Enter fullscreen mode Exit fullscreen mode

This is a simple benchmarking tool using performance.now

Test generation

Since we have to rewrite the tests (at least to some degree). I thought it would be better to generate them. This is because all the cases adds up to a lot of code and it's all very formulaic.

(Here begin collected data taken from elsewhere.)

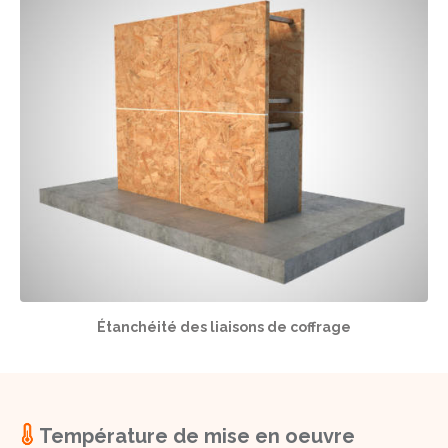
Étanchéité des liaisons de coffrage
Température de mise en oeuvre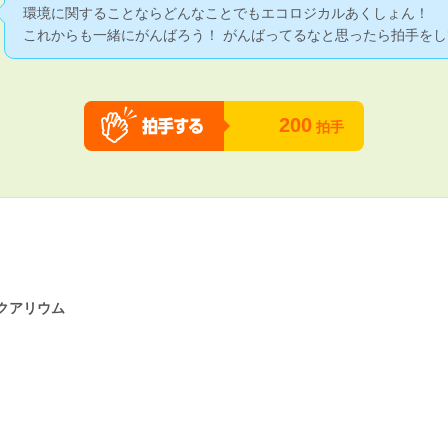
環境に関することならどんなことでもエコロジカルあくしょん！
これからも一緒にがんばろう！ がんばってるなと思ったら拍手をし
200
拍手
クアリウム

The few times I've had to modify tests I spend a long time copy-pasting and it's time we grow out of that (it wasn't even that hard, I should have done this sooner...).

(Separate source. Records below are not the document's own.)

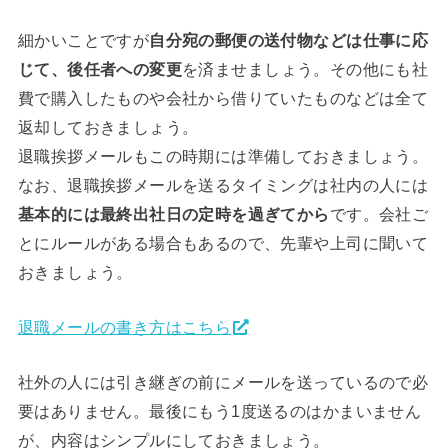
細かいことですが
自分宛の郵便の送付物などは仕事に応
じて、後任者への変更
を済ませましょう。その他にも社
費で購入したものや会社から借りていたものなどは全て
返却しておきましょう。
退職挨拶メールもこの時期には準備しておきましょう。
なお、退職挨拶メールを送るタイミングは社内の人には
基本的には最終出社日の定時を過ぎてから
です。会社ご
とにルールがある場合もあるので、先輩や上司に聞いて
おきましょう。
退職メールの書き方はこちら
社外の人には引き継ぎの前にメールを送っているので必
要はありません。最後にもう1度送るのはかまいません
が、内容はシンプルにしておきましょう。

let testFile = "import {\n";

const sizes = [1,2,4,8,16,32,64,128,256];

//test data (nums)

for(const size of sizes){
    testFile += `\tmat${size}ANum,\n\tmat${size}BNum,\n`;

}

testFile += `} from "../data/mat-data-num.js"\n\n`


//strats

testFile += "import {\n";

const strategies = ["Loop"]; //etc

for(const strat of strategies){
    testFile += `\taddMatrix${strat},\n`
}

testFile += `} from "../mat.js"\n\n`

//libs

testFile += `import { bench } from "../web/bench.js"\n\n`;


//tests

for(const strat of strategies){
    for(const size of sizes){
    testFile += `await bench("Add ${size}x${size} (${strat})", { group: "${size}x${size}}" }, () => {
    addMatrix${strat}(mat${size}ANum, mat${size}BNum);
});\n\n`
    }
}

testFile += `console.log("Complete!");\n`;

Deno.writeTextFileSync("./temp/tests.js", testFile);


Enter fullscreen mode Exit fullscreen mode

This is a simple script which generates test data for the web runner. We need to manually fill in the strategies with the ones that interest us. This file actually started to get really complicated over time due to the little variations of things.

The test runner

Finally it might be useful to make running the test runner quick and easy from the command line without manually starting up a server, navigating and then trying to copy paste stuff out of the console.

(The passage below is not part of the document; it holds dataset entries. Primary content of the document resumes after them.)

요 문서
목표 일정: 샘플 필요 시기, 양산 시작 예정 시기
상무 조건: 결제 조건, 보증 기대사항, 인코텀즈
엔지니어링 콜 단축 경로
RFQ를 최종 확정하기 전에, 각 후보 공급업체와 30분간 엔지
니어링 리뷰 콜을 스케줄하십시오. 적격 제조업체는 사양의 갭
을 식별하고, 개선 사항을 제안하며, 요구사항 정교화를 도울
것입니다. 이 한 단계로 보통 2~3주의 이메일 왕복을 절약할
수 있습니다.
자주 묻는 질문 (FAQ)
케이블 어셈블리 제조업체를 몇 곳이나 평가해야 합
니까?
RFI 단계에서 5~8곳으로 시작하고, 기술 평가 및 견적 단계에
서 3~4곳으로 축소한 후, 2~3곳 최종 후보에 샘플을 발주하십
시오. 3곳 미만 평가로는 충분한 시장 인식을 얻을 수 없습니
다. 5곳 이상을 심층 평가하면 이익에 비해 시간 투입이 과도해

import { typeByExtension } from "https://deno.land/std/media_types/mod.ts";
import { extname } from "https://deno.land/std/path/mod.ts";

function getChromeExecutablePath(){
    //windows
    return `C:/Program Files (x86)/Google/Chrome/Application/chrome.exe`;
}

function launchChrome(url){
    const command = new Deno.Command(getChromeExecutablePath(), {
        args: [
            url
        ]
    });
    command.outputSync();
}

const baseDir = ".";

Deno.serve(async req => {
    const url = new URL(req.url);
    let inputPath = url.pathname;

    if (inputPath.endsWith("/")) {
        inputPath += "index";
    } 


    if (!inputPath.includes(".")) {
        inputPath += ".html";
    }

    if (inputPath.includes("/web/index.html") && req.method === "POST"){
        const body = await req.json();
        await Deno.writeTextFile("./temp/web-bench.json", JSON.stringify(body, null, 4));
    }
    if(inputPath.includes("favicon.ico")) {
        inputPath = "/web/favicon.ico";
    }

    const serverPath = baseDir + inputPath
    const ext = extname(serverPath);
    const file = await Deno.open(serverPath);

    return new Response(file.readable, {
        headers: {
            "Content-Type": typeByExtension(ext)
        }
    });
});

launchChrome("http://localhost:8000/web/");


Enter fullscreen mode Exit fullscreen mode

This launches a very tiny server. Basically an even simpler (and hacky) version of my dev server code. I also created a very simple Chrome launcher. What this does is start a server, launch Chrome to the URL and let it run. With the generated test we can extract the data from the console. This version actually includes a POST route so that the page script can post the bench data back and the server can write it to a file.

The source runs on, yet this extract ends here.